Overall, net trade sentiment fell to $744,500 below parity, thus favoring the bears. Gross total dollar value of bearish transactions reached almost $1.8 million below parity, while bullish transactions landed at only $1.04 million. Therefore, the high volume of calls could be attributed to sold options, which have neutral to bearish implications.

Probability Matrix Favors a Nuanced Approach

One factor to keep in mind when assessing SOUN stock is its natural tendencies or cadence. Since making its public market debut in 2022, SOUN carries a neutral to negative bias. Viewing pricing data from a purely stochastic or temporal framework, a position entered at the beginning of the week has a 49% chance of rising by the end of it. The long odds slip slightly to 48% over a four-week basis.

However, it’s important not to analyze data for its own sake but rather filter for the data that are most relevant. Consider a musical composition. For the piece to work, all the musicians must play in the same key and tempo. In a similar fashion, pricing data must harmonize with the current cycle of the market or asset in question.

In SOUN’s case, the security dropped 30.25% last week. One-week losses of 30% or more are quite rare, happening six times since 2022. With this in mind, the long odds don’t become truly favorable to the bullish speculator until three weeks after the extreme-fear event. That would coincide with the options chain expiring March 7.

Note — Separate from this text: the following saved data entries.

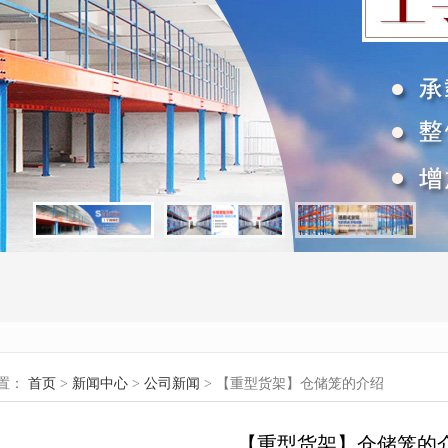
置：
首页
>
新闻中心
>
公司新闻
> 【重型货架】仓储笼的介绍
【重型货架】仓储笼的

For the other weeks up to the options chain expiring March 14, traders may be better off considering a volatility play.

Two Trading Ideas to Consider

For those willing to take a risk, there are two trades to consider. The first one is immediate for the options chain expiring this Friday (Feb. 21). With long odds dipping to 33.33% following an extreme-fear event, it’s difficult to be bullish. So, paying the double premium associated with a long iron condor may make sense.

Specifically, I’m looking at the 10P | 10.50P || 11.50C | 12C long iron condor, which is the combination of the 10/10.50 bear put spread and the 11.50/12 bull call spread. This move isn’t particularly exciting, putting at risk $37 for the chance to earn $13. However, the other condors seem unreasonable based on likelihood of success.

For the second trade, I’m looking at a bull call spread for the options chain expiring March 7. The reason is that three weeks out from an extreme-fear event, the long odds rise to 66.67%. Specifically, the 10/12 bull call spread seems tempting. This trade risks $88 for the chance to earn $112, or a payout of 127.27%.